(Dataset entries begins)

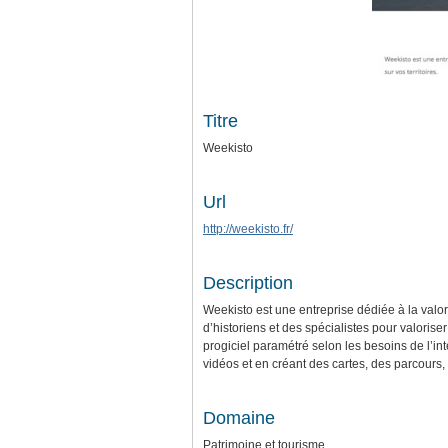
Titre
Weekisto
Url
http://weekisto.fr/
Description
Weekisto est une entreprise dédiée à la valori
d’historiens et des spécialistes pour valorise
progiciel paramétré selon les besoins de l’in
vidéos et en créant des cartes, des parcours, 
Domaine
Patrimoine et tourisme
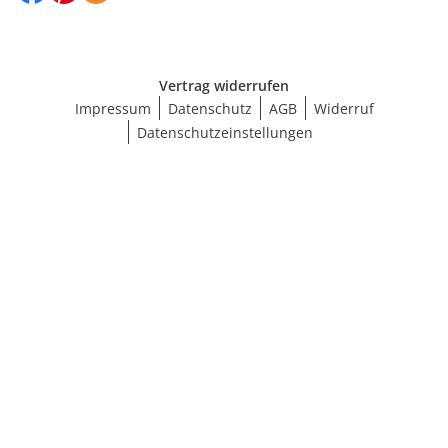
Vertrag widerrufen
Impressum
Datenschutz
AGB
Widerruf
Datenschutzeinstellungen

(Dataset entries ends)
(Dataset entries begins)

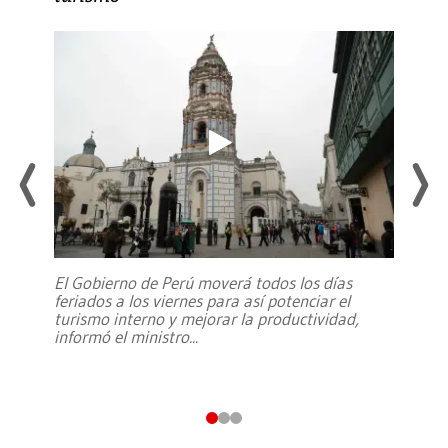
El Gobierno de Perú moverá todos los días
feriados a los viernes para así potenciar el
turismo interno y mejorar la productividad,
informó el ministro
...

(Dataset entries ends)

__Exercise aim__. From the entries above, restate word for word the lines from the line containing "Vertrag widerrufen" to the line containing "Datenschutzeinstellungen", both ends included, and nothing more.

__Answer space__.
Vertrag widerrufen
Impressum
Datenschutz
AGB
Widerruf
Datenschutzeinstellungen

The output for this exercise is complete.